Bristol Myers Squibb will acquire South Korea-based Orum Therapeutics' protein degrader program, ORM-6151, with an eye on first-in-class treatments for cancer.
ORM-6151, an anti-CD33 antibody-enabled GSPT1 degrader, has received FDA phase 1 clearance for treating acute myeloid leukemia or high-risk myelodysplastic syndromes. Under the agreement, BMS will pay $100 million upfront for the program, with potential milestone payments totaling $180 million. The deal's specific terms remain undisclosed.
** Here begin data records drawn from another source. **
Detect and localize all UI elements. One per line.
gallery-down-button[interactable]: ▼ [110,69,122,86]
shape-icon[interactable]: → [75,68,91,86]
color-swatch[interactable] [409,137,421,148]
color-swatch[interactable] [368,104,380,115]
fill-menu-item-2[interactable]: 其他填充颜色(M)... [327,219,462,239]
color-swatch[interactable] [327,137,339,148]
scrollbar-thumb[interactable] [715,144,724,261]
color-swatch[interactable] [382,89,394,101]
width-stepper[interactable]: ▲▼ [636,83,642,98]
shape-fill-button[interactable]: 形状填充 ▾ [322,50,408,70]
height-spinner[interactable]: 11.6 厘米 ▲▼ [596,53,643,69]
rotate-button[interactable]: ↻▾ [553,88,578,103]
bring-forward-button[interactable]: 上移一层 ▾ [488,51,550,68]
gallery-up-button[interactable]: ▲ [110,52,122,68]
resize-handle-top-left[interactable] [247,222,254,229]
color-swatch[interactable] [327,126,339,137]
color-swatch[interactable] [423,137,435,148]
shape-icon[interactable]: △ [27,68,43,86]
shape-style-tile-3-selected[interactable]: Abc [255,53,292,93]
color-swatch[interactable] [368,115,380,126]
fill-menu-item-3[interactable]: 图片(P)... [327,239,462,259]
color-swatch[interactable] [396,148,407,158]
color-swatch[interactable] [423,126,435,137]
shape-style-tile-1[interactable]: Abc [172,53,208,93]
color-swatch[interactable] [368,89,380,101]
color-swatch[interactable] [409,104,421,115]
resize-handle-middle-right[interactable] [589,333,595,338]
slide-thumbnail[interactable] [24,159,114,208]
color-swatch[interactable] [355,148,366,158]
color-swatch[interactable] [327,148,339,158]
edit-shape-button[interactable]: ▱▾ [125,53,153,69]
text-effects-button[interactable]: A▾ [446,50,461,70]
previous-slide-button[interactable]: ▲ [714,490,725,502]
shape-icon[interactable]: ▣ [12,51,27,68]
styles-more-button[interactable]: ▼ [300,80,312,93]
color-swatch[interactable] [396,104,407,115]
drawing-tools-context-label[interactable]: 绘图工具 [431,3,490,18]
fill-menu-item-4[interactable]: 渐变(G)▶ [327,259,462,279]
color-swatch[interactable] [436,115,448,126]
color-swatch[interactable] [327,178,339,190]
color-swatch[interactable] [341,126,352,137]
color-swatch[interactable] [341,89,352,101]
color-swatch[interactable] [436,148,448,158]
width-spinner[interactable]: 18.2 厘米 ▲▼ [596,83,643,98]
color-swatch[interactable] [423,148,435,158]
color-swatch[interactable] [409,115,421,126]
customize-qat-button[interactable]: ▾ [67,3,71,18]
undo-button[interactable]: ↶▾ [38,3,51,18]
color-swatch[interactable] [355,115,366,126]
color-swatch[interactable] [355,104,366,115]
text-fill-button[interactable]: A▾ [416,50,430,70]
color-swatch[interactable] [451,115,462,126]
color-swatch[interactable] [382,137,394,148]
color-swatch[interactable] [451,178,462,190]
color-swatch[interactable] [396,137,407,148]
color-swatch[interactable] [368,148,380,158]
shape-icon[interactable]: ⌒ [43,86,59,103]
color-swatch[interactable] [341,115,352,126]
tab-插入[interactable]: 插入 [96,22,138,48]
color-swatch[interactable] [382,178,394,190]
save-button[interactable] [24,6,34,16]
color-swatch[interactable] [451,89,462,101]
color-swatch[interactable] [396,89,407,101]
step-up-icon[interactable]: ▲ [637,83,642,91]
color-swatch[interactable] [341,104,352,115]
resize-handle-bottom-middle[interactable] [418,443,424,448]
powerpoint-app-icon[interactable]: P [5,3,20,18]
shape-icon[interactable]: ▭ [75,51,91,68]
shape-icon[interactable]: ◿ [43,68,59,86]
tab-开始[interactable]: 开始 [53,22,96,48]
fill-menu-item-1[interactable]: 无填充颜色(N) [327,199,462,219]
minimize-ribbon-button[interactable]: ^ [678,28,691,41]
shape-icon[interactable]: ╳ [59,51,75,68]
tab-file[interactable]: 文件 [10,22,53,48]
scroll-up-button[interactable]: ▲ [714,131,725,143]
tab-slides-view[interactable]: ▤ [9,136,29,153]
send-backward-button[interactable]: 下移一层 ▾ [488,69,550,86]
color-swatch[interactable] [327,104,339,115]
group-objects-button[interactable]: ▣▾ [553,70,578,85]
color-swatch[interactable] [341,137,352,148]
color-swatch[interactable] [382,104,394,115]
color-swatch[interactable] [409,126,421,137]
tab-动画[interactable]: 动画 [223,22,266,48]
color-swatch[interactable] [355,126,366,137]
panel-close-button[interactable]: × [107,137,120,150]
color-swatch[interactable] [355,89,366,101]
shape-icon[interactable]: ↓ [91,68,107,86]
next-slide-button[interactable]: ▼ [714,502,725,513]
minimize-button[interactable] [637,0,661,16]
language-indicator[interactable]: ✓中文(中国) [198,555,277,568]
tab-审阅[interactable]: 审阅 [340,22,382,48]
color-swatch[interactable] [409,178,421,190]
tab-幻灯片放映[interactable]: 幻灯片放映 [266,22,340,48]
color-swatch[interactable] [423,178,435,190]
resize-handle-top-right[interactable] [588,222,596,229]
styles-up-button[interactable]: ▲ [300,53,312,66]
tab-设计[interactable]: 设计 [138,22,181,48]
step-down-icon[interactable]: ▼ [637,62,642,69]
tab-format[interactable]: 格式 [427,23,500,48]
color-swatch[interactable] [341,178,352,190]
Orum's GSPT1 platform uses a Dual-Precision Targeted Protein Degradation (TPD²) approach to create tumor-selective targeted protein degraders delivered via antibodies, aiming to enhance cancer treatment. Orum has developed new molecular glue degrader payloads to specifically degrade an intracellular target protein within cancer cells. Conjugated to antibodies, the payloads are designed to be delivered specifically to cancer cells and degrade the intracellular target protein GSPT1 and cause tumor cell death.
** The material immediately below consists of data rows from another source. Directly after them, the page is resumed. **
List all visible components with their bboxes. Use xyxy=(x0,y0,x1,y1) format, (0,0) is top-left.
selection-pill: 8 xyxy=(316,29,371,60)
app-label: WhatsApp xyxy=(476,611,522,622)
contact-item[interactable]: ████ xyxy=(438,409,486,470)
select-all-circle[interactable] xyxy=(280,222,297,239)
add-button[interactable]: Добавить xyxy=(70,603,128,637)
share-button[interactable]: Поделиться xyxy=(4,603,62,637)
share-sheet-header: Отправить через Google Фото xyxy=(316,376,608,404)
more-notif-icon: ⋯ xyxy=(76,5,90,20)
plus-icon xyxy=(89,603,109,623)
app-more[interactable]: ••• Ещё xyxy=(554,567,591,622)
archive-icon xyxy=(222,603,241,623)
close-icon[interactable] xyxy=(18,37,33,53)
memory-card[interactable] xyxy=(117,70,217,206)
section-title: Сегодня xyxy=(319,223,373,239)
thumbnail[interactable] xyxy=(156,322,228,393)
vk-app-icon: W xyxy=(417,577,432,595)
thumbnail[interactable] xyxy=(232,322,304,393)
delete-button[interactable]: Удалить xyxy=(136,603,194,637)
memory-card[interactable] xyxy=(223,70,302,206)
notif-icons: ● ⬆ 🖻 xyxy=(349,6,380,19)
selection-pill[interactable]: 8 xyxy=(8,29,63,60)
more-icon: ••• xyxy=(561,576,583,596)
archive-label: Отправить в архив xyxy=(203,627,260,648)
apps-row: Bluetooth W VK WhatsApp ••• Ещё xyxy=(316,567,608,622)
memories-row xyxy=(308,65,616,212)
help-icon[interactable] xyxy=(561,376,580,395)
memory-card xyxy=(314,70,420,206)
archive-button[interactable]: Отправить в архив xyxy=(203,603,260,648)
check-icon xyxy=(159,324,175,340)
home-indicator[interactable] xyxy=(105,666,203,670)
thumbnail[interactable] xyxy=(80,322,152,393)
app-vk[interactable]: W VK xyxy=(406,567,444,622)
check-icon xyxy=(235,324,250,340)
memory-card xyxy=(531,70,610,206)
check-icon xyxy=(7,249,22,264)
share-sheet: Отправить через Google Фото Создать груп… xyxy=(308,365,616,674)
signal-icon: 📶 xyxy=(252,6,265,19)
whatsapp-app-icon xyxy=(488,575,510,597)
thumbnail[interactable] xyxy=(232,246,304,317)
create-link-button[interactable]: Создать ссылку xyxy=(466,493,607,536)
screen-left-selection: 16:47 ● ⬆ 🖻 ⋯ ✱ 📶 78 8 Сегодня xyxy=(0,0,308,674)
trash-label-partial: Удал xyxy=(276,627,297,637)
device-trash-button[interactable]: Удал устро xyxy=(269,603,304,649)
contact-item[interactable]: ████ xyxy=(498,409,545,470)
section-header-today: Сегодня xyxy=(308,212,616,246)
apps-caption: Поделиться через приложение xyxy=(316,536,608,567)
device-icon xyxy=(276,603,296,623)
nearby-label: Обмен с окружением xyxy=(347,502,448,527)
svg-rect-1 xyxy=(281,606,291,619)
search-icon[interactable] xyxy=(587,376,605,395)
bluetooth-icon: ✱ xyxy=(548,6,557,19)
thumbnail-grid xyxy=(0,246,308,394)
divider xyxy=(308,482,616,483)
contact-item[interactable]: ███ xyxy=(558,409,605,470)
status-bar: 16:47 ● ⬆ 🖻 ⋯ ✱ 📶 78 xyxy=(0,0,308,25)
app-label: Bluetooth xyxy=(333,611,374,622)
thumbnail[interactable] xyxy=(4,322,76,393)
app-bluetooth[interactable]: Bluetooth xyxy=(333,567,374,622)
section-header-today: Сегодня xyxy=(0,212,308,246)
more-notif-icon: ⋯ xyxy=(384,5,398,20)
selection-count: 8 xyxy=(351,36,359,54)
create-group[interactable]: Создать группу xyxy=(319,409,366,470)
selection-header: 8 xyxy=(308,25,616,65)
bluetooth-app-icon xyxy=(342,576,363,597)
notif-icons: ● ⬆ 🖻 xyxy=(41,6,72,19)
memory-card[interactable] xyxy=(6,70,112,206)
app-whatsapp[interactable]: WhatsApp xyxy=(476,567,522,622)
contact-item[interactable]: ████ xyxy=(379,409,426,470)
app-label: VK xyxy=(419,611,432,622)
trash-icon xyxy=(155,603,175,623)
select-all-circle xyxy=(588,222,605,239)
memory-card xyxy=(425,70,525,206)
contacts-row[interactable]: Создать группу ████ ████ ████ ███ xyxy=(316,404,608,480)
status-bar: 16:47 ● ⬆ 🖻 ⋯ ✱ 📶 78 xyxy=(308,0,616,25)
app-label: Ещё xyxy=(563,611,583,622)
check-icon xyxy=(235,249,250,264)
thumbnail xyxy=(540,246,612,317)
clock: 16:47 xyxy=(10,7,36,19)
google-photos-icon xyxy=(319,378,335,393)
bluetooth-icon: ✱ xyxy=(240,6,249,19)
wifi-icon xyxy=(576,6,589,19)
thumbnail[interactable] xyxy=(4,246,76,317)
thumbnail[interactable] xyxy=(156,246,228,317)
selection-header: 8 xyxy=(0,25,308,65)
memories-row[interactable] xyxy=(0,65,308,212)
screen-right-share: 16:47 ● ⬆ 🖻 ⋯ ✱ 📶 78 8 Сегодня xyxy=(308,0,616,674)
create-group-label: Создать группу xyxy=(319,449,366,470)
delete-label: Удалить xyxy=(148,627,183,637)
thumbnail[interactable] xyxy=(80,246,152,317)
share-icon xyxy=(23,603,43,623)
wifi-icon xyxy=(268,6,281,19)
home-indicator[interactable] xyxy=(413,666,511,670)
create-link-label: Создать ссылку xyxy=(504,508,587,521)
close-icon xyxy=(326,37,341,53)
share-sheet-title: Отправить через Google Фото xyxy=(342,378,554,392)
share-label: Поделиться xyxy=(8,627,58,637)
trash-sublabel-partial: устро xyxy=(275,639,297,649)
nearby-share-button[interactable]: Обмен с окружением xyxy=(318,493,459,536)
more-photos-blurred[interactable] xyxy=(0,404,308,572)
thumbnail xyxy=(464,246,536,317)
BMS has signed a series of deals over the past few years as the drugmaker continues its push into ADCs. Back in April, BMS signed a deal with Tubulis, to get access to the German biotech's proprietary conjugation platform. The deal included an upfront payment of $22.75 million to Tubulis in addition to the potential for over $1 billion in milestone and royalty payments. Back in 2021, the drugmaker signed a potential $3.1 billion deal with Japan-based Eisai to jointly develop and market MORAb-202, Eisai’s first ADC for cancer.